Reme et al. and Finnes et al. measured symptoms of depression and anxiety using Hospital Anxiety Depression Scale (HADS). Work-directed CBT resulted in a decrease in depressive symptoms at the 12-month follow-up (Reme et al. 2015) and a corresponding effect of ACT at the 9-month follow-up (Finnes et al. 2019b) (Table 3). The interventions were adequately consistent and were therefore included in a meta-analysis. This showed that compared to standard care, work-focused behavioral therapy resulted in a reduction of depressive symptoms (Fig. 3). However, the effect of the interventions on anxiety was inconsistent (Fig. 3). Hence, no conclusions can be drawn about the effects of the interventions on the symptoms of anxiety compared to standard care. Overall, it is possible that work-focused behavioral therapy may reduce symptoms of depression at the 12-month follow-up. However, this effect should be interpreted with caution, as the level of depression is within the range of no depression. Thus, although this result shows a minor effect in terms of reduced symptoms of depression, it would appear to be of little clinical relevance. With respect to the effect on anxiety, the meta-analysis shows inconsistent results, with large confidence intervals. Hence, the effect of work-focused behavioral therapy on symptoms of anxiety could not be assessed.

Fig. 3
figure 3

Effect of work-focused behavioral therapy on a: depressive symptoms measured with Hospital Anxiety and Depression Scale, 9 (Finnes et al. 2019b) and 12 months follow-up (Reme et al. 2015); b: anxiety symptoms measured with Hospital Anxiety and Depression Scale, 9 (Finnes et al. 2019b) and 12 months follow-up (Reme et al. 2015); c: on quality of life measured with the EuroQOL five dimensions questionnaire (Reme et al. 2015) or Satisfaction with Life Scale (Finnes et al. 2019b; Reme et al. 2015). Comparisons received standard care

Furthermore, Reme et al. and Finnes et al. reported measurements of quality of life. Neither work-directed CBT at the 12-month follow-up (Reme et al. 2015), or ACT at the 9 months follow-up (Finnes et al. 2019b) had a significant effect on self-reported quality of life (Table 3). The meta-analysis indicated that compared to standard care, the interventions resulted in a minor, although not statistically significant, increase in quality of life compared to standard care (Fig. 3). Hence, the effect of work-focused behavioral therapy on reported quality of life could not be assessed, mainly due to a large confidence interval.
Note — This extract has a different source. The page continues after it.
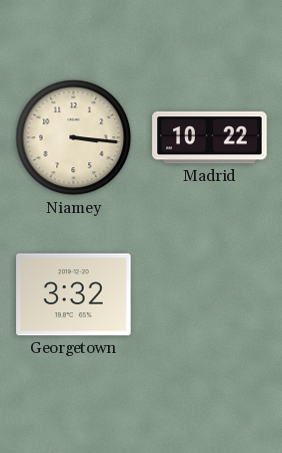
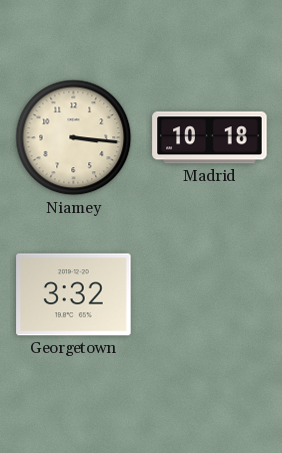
Madrid: 10:22 -> 10:18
Work-focused team-based support—summary of findings

Two studies, from The Netherlands (Lammerts et al. 2016) and Denmark (Hoff et al. 2022) evaluated the effects of work-focused team-based support. A summary of the findings is presented in Table 3.
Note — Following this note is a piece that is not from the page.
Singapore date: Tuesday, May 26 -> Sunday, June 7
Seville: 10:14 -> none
Lammerts et al. (Lammerts et al. 2016) compared a standardized form of occupational healthcare early after sick leave, with standard care provided by the Dutch Social Security Agency. Hoff et al. (Hoff et al. 2022) evaluated integrated vocational rehabilitation and mental health care, in addition to standard care, and compared this to standard care alone.

Effects on return to work

The interventions were sufficiently consistent, but the data were inadequately reported (only hazard ratios) (Lammerts et al. 2016). Hence, no meta-analysis was conducted. No effects on the number of weeks until RTW were reported from the two studies. However, in the Danish study, 56% returned to work after 12 months, compared with 46% in the control group. Thus, a narrative synthesis indicates that compared to standard care, work-focused team-based support may increase RTW (Table 3).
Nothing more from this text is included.